By Stefan J. Bos, Chief International Correspondent BosNewsLife
LONDON, UNITED KINGDOM (BosNewsLife)– A Christian worker at London’s Heathrow Airport has been dismissed after claims she insulted Muslims, raising fears that “radical Islam” has now arrived “at the heart of the UK border,” her defense team and supporters told BosNewsLife Tuesday, November 29.
Advocacy group Christian Concern (CC) said Nohad Halawi, who worked in the airport’s duty-free section as a perfume saleswoman for 13 years, was “summarily fired” in July following “un-substantiated complaints by five Muslims about her conduct”.
CC said the dismissal came although she has “many friends of different religions amongst the staff.” It appears, the group explained, that Muslims “took offense at something Mrs. Halawi said after mishearing her. She had described a Muslim colleague as an allawhi – ‘man of God’ in Arabic, yet another worker who overheard her thought she said Alawi, which was his branch of Islam.”
Halawi reportedly said she was told by those involved in the complaints to “go to Hell” for her religion and that Jews were responsible for the September 11 terror attacks against the United States. A friend, she added, was reduced to tears after being bullied for wearing a cross.
She has pledged to take the case to what is known as the Employment Tribunal, CC confirmed. “In her submission to the Tribunal, Mrs Halawi has wide support from other Heathrow staff, including other Muslims, as she tries to clear her name, regain her job and expose the identity of supporters of radical Islam at the heart of the UK border,” the group said.
FACING “THREATS”
Autogrill Retail UK Limited, trading as World Duty Free, and Caroline South Associates, for whom she sold perfumes and other goods, reportedly said in a reaction that “as a part-time, commission-based worker in Duty Free,” she has “no legal employment rights, either from the company, nor Caroline South Associates.”

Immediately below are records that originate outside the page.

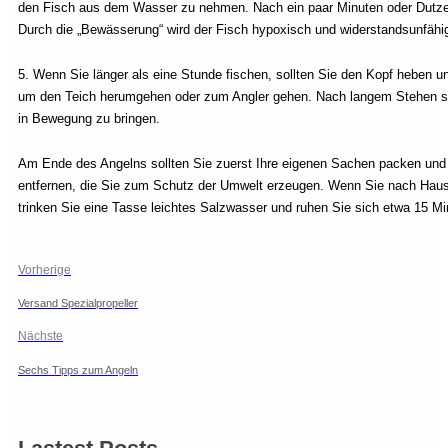
den Fisch aus dem Wasser zu nehmen. Nach ein paar Minuten oder Dutzen
Durch die „Bewässerung“ wird der Fisch hypoxisch und widerstandsunfähig
5. Wenn Sie länger als eine Stunde fischen, sollten Sie den Kopf heben u
um den Teich herumgehen oder zum Angler gehen. Nach langem Stehen soll
in Bewegung zu bringen.
Am Ende des Angelns sollten Sie zuerst Ihre eigenen Sachen packen und so
entfernen, die Sie zum Schutz der Umwelt erzeugen. Wenn Sie nach Hau
trinken Sie eine Tasse leichtes Salzwasser und ruhen Sie sich etwa 15 M
Vorherige
Versand Spezialpropeller
Nächste
Sechs Tipps zum Angeln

She has had her security pass removed by Heathrow Duty Free and was told she was no longer welcome to trade at Heathrow Airport, CC said. “She has been threatened with costs if she attempts to go to an Employment Tribunal, despite the fact that this forum is cost free,” the group added.
There was no immediate response from officials about the alleged threat.
Halawi, who came to Britain from Lebanon in 1977, is being helped in her case against the dismissal by lawyers of the Christian Legal Centre. They say Halawi’s it raises important legal issues including whether Muslims and Christians are treated differently by employers.
“Nohad’s case is one of the most serious we have ever handled,” said the Centre’s Chief Executive Andrea Minichiello Williams. “Nohad represents tens of thousands of people across the UK who work, in all but name, as ‘employees’ for companies and yet have absolutely no employment rights.”
EMPLOYMENT TRIBUNAL
If the case is “simply ‘struck out’ by the Employment Tribunal as a technicality, it will demonstrate how woefully inadequate the UK’s employment legislation is, and will ensure that the fundamental security and religious issues of this case are not properly investigated,” Williams added.
Halawi is also supported by 22 staff members at Heathrow, including Muslims, who wrote in an open petition:
“We are shocked and saddened by the recent dismissal of our colleague and friend, Nohad, as a result of malicious and unfounded allegations made against her.”
It comes amid growing concern among some Christians that their faith is being marginalized. Recently George Carey, the former Archbishop of Canterbury, called for Christians in Britain to be given greater legal protection following a series of reported cases where they were disciplined or dismissed for practicing their faith.